↓

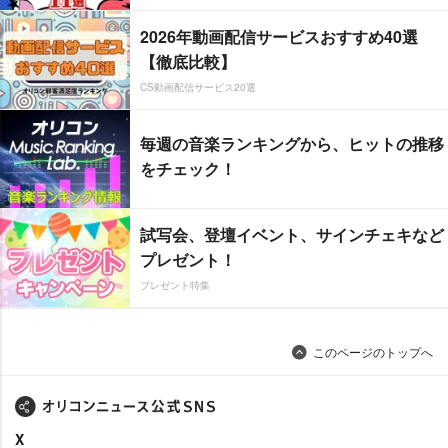
2026年動画配信サービスおすすめ40選
【徹底比較】
CS動画配信サービス20選
毎週の音楽ランキングから、ヒットの推移
をチェック！
試写会、登壇イベント、サインチェキなど
プレゼント！
プレゼント特集
このページのトップへ
X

↑

• What to produce
Return only what runs from the line containing "試写会、登壇イベント、サインチェキなど" to the last line of the records above, both ends included, exactly as written.

• Task response
試写会、登壇イベント、サインチェキなど
プレゼント！
プレゼント特集
このページのトップへ
X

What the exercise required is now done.